I do not believe I was complaining.  And my work will be way more than published.  Like the chicken and the egg...Perhaps I am on the wrong site.  When you are out at the store 5 years from now, and you see me on the cover of whatever, remember this day.
I suppose, as many people that are serious about writing,you don't yet see the vision I hold.
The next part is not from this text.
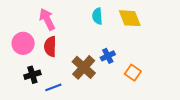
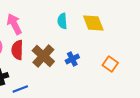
brown cross: (84, 67) -> (43, 56), moved
orange square: (133, 73) -> (110, 64), moved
For you, fine lady, I will dig out another.  Maybe I should be posting these in short stories.  
Thank you so much for your input.


----------



## kalrarii (Jan 6, 2006)

I think that last paragraph ruins it all. :\


----------



## girlchez11 (Jan 6, 2006)

Yeah, I always like to kick in something horrid, to remind myself of the damage I have done.  Not only to myself, but to those around me.
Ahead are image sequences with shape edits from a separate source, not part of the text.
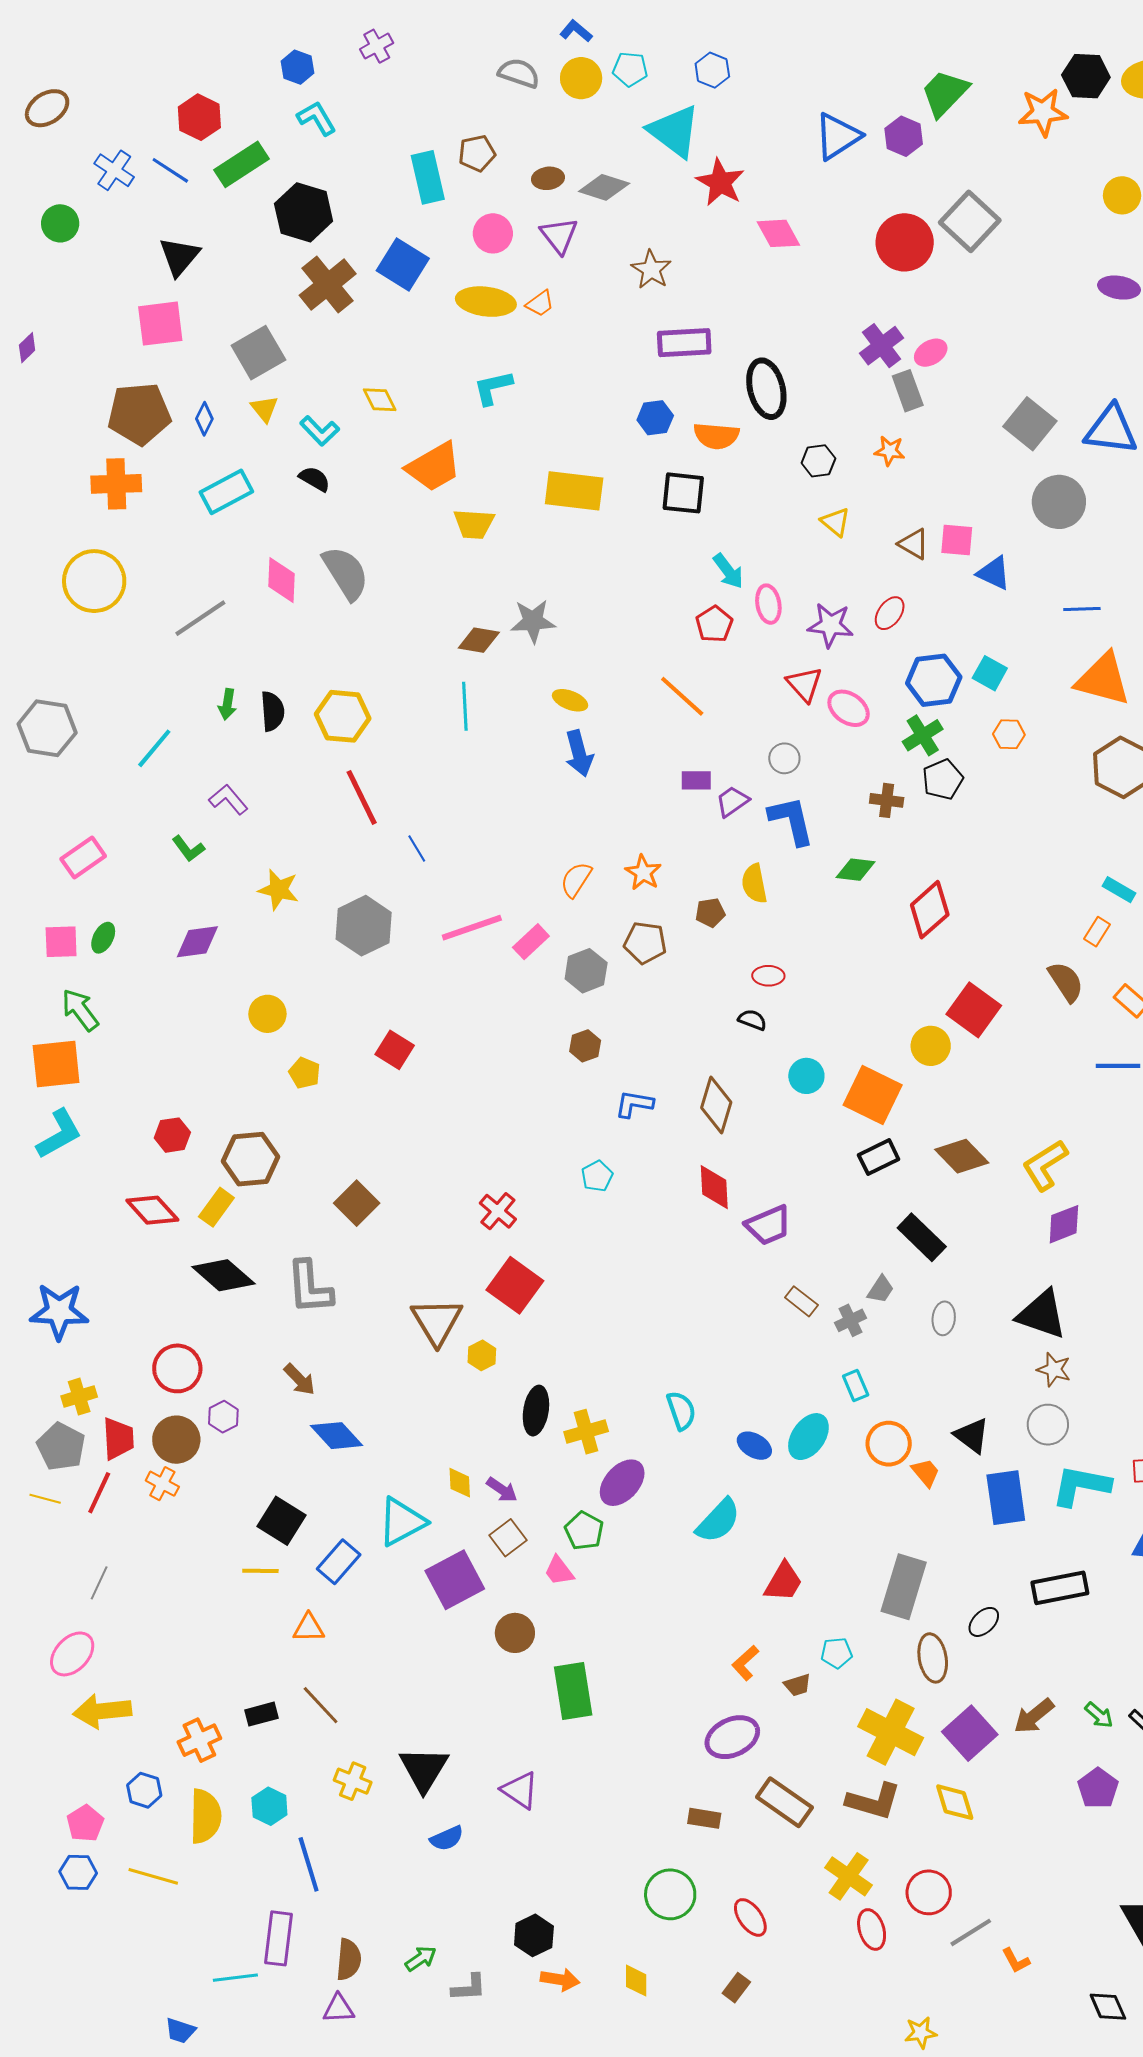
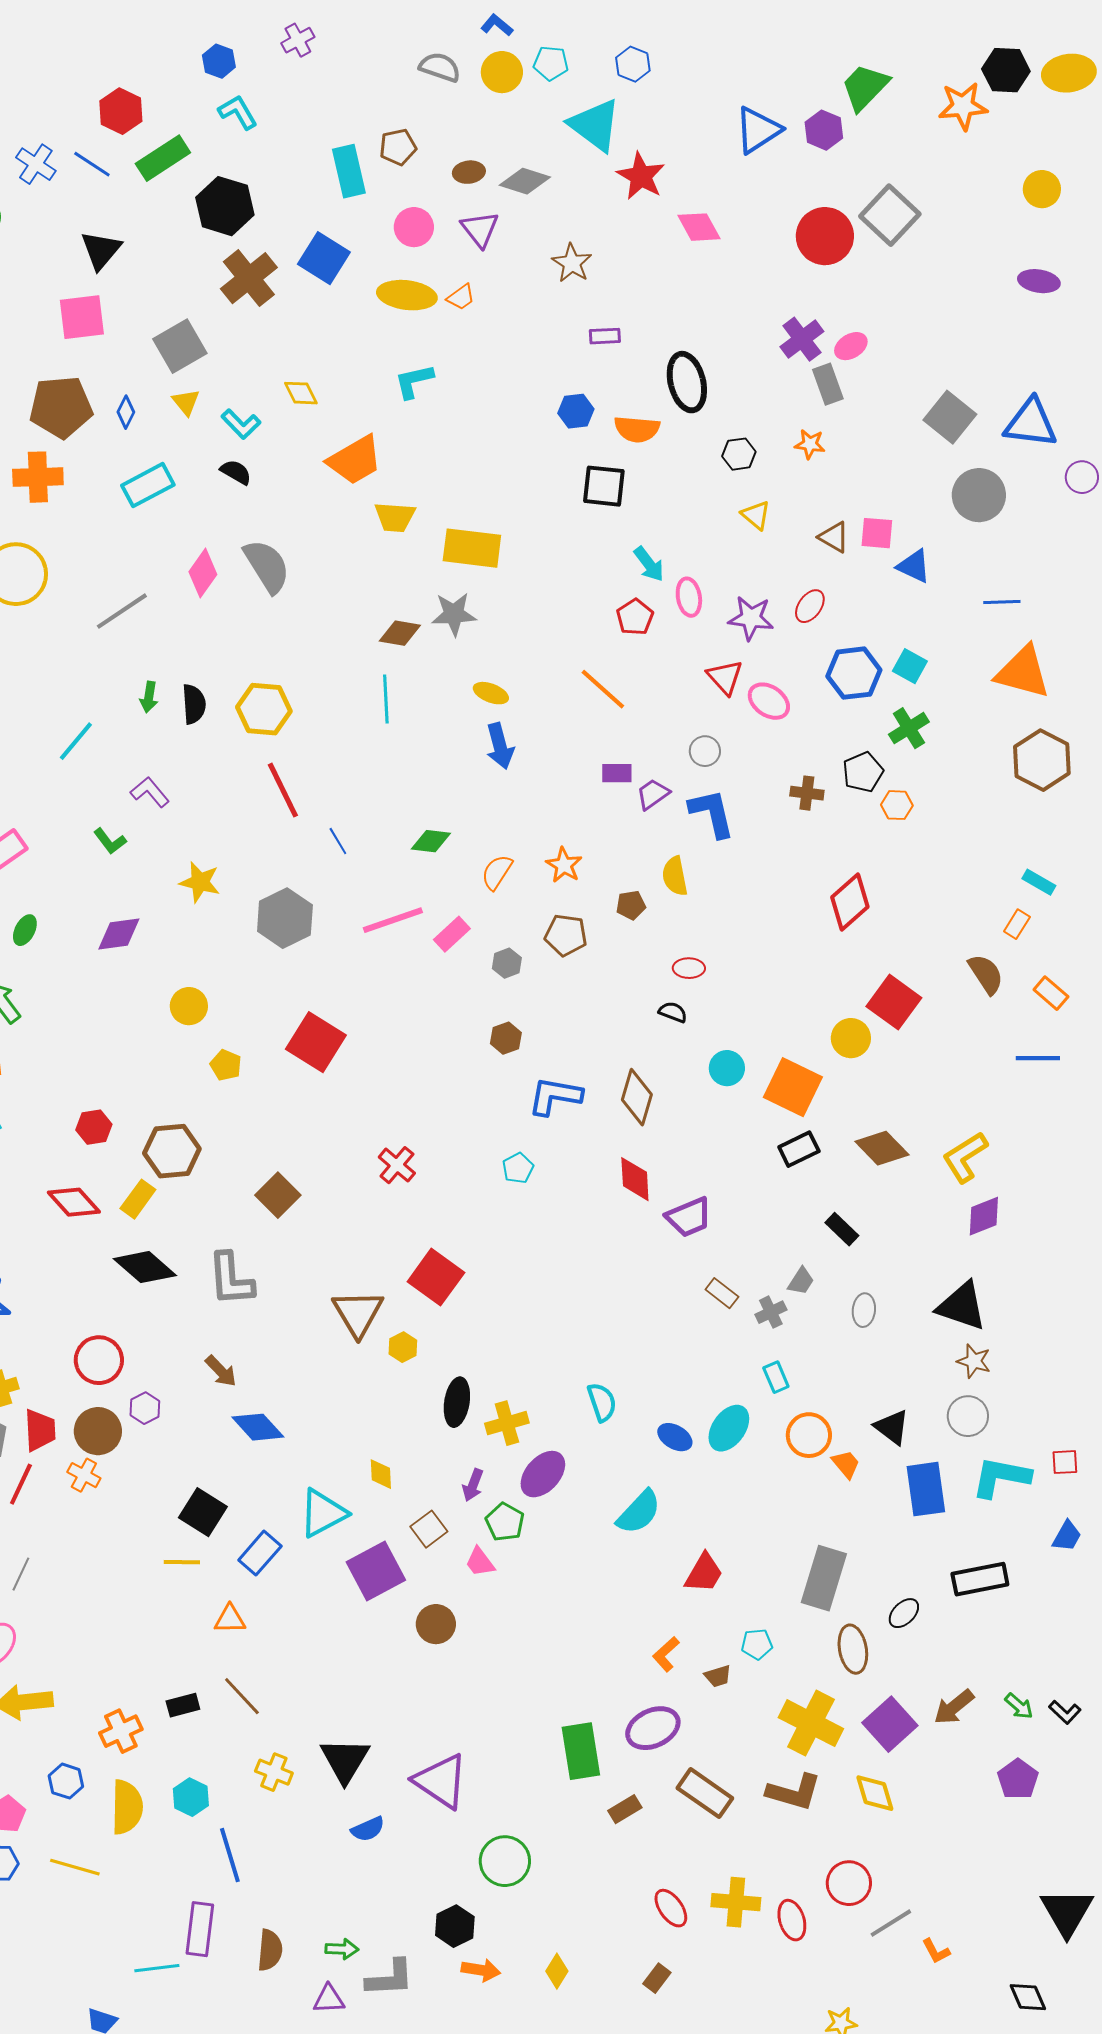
purple rectangle: (684, 343) -> (605, 336), size x0.6
yellow rectangle: (574, 491) -> (472, 548), moved
pink diamond: (282, 580) -> (203, 573), turned 33
orange hexagon: (1009, 734) -> (897, 805), moved
green cross: (923, 735) -> (909, 728), moved
green diamond: (856, 870) -> (431, 841), moved
gray hexagon: (586, 971) -> (507, 963), size x0.7
red square: (395, 1050) -> (316, 1042), size x1.5
blue L-shape: (634, 1104) -> (555, 1096), size x1.4
red cross: (498, 1211) -> (397, 1165), moved
black rectangle: (922, 1237) -> (842, 1229), size x0.7
purple arrow: (502, 1490) -> (473, 1485), moved, turned 76
green rectangle: (573, 1691) -> (581, 1751), moved
purple triangle: (520, 1790) -> (441, 1781), size x1.5
brown rectangle: (704, 1818) -> (625, 1809), turned -40
yellow cross: (849, 1876) -> (736, 1902), moved, turned -30
green circle: (670, 1894) -> (505, 1861), moved
green arrow: (421, 1959) -> (342, 1949), turned 36
yellow diamond: (636, 1981) -> (557, 1971), turned 32
gray L-shape: (469, 1988) -> (390, 1978), size x1.4
purple triangle: (339, 2009) -> (329, 1999), moved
I would like to take this moment to say one thing, not directed at you, but to everyone.
Chill out!  Damn!  I came home from work, jotted my thoughts down, as I am trying to empty my brain.  I know its not a story, I know it looks like a blog, and I know I am over it.  If you are that upset, go read one of my poems.  Those always grab the audience.  Unfortunately, they aren't what grabs me.

Really Kalrarii, this wasn't directed at you.  I was just using the box..;p


----------



## Soccah (Jan 6, 2006)

Keep writing, don't stop.

Ever.


----------



## girlchez11 (Jan 6, 2006)

Thank you.  I won't stop.

EVER.

(has anyone ever told you, you have the mind of a genuis?)


----------



## mjk (Jan 6, 2006)

i don't like this one that much.  it doesn't flow.  i really like the addition of the details (raspberry ginger ale) but the details can't be the most interesting thing about a piece.

what others have said is true.  this isn't a blog.  i understand your style, and i commend you for it, but it didn't work with this one.  even though i feel for you deeply, i almost didn't care while i was reading it.  the only reason i can think that would happen is because of the writing, not the content.

also, i keep finding myself wanting to psychoanalyze you.  i'm sure others have had this urge as well, so step lightly. 

even though you say you're over this, i'd like to send you my condolences.  a few years ago i lost someone very dear to me in a violent manner and i don't think that is something you ever "get over."  especially considering the ones left alive have nothing to do but go over last conversations, remember inane details about the day you found out and berate yourself for all the things you said and did to the lost loved one.

you did a wonderful job capturing and portraying your grief in this, but again, the writing takes away from it.  consider revising?


----------



## girlchez11 (Jan 6, 2006)

Of course..you know, I think I will remove it.


----------